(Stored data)
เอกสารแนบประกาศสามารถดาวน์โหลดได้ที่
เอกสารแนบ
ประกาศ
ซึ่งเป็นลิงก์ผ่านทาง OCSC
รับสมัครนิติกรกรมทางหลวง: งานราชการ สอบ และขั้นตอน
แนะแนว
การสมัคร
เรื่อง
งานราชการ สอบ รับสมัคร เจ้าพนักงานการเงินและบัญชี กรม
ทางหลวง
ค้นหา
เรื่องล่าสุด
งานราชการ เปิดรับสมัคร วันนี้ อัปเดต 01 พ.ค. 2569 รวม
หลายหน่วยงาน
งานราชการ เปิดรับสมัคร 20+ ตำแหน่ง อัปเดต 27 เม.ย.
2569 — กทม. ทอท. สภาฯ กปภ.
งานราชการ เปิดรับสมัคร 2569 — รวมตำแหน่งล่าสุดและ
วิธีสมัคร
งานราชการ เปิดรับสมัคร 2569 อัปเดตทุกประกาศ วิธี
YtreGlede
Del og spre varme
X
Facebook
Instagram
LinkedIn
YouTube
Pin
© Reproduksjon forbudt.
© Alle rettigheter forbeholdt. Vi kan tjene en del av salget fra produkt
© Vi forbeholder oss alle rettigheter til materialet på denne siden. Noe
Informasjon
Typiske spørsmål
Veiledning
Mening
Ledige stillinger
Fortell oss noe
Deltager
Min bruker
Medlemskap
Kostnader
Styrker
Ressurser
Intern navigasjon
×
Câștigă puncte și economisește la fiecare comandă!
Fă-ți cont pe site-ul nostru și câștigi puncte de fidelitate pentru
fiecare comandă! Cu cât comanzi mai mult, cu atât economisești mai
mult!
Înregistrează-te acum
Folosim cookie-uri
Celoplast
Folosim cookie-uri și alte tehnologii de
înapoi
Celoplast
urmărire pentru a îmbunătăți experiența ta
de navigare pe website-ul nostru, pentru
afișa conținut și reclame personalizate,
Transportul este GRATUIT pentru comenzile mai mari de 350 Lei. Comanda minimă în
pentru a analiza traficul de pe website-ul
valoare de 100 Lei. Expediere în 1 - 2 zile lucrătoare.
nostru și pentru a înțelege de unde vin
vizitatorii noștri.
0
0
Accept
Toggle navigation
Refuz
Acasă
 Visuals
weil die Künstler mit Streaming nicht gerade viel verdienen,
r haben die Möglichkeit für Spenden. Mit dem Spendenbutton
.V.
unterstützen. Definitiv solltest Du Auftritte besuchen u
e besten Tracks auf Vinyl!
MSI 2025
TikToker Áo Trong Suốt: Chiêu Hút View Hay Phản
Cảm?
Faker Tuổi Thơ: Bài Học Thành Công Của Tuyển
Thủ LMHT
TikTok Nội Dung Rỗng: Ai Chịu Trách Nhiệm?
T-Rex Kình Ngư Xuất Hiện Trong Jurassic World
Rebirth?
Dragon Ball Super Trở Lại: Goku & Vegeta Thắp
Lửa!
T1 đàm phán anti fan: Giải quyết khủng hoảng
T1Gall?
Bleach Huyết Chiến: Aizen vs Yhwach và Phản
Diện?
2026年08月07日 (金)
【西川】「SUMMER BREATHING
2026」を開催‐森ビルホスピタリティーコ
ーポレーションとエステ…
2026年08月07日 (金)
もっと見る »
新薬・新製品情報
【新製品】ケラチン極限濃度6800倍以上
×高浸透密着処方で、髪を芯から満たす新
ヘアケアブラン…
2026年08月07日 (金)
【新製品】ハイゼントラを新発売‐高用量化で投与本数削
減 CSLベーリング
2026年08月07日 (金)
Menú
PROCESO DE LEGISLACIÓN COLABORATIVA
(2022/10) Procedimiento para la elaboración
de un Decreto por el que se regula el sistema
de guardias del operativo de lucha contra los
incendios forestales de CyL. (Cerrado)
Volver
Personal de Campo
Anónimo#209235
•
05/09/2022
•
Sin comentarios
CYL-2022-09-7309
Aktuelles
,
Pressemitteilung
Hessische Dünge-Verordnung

What to work on - In how many lines of the records does the string "rettigheter" occur? Answer with the number alone.

Answer to this task - 2